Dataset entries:
---

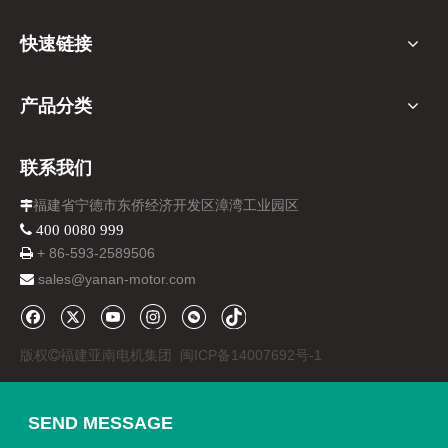
快速链接
产品分类
联系我们
福建省宁德市东侨经济开发区漳湾工业园区

 400 0080 999
+ 86-
593-
2589506

sales@yanan-motor.com

版权
福建亚南电机集团
闽ICP备14007692号-1

SEND MESSAGE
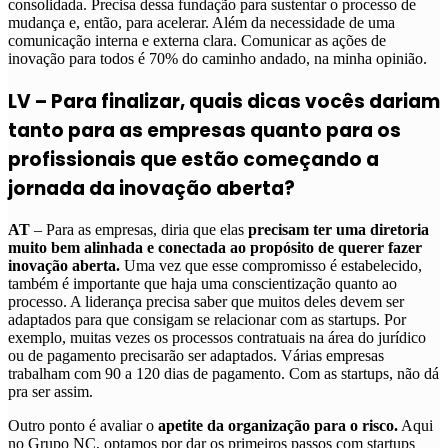
consolidada. Precisa dessa fundação para sustentar o processo de
mudança e, então, para acelerar. Além da necessidade de uma
comunicação interna e externa clara. Comunicar as ações de
inovação para todos é 70% do caminho andado, na minha opinião.
LV –
Para finalizar, quais dicas vocês dariam
tanto para as empresas quanto para os
profissionais que estão começando a
jornada da inovação aberta?
AT
– Para as empresas, diria que elas
precisam ter uma diretoria
muito bem alinhada e conectada ao propósito de querer fazer
inovação aberta.
Uma vez que esse compromisso é estabelecido,
também é importante que haja uma conscientização quanto ao
processo. A liderança precisa saber que muitos deles devem ser
adaptados para que consigam se relacionar com as startups. Por
exemplo, muitas vezes os processos contratuais na área do jurídico
ou de pagamento precisarão ser adaptados. Várias empresas
trabalham com 90 a 120 dias de pagamento. Com as startups, não dá
pra ser assim.
Outro ponto é avaliar o
apetite da organização para o risco.
Aqui
no Grupo NC, optamos por dar os primeiros passos com startups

---

The lines from the one containing "Outro ponto é avaliar o" through the last line of the records are to be transcribed exactly, with nothing else added.

Answer to the exercise:
Outro ponto é avaliar o
apetite da organização para o risco.
Aqui
no Grupo NC, optamos por dar os primeiros passos com startups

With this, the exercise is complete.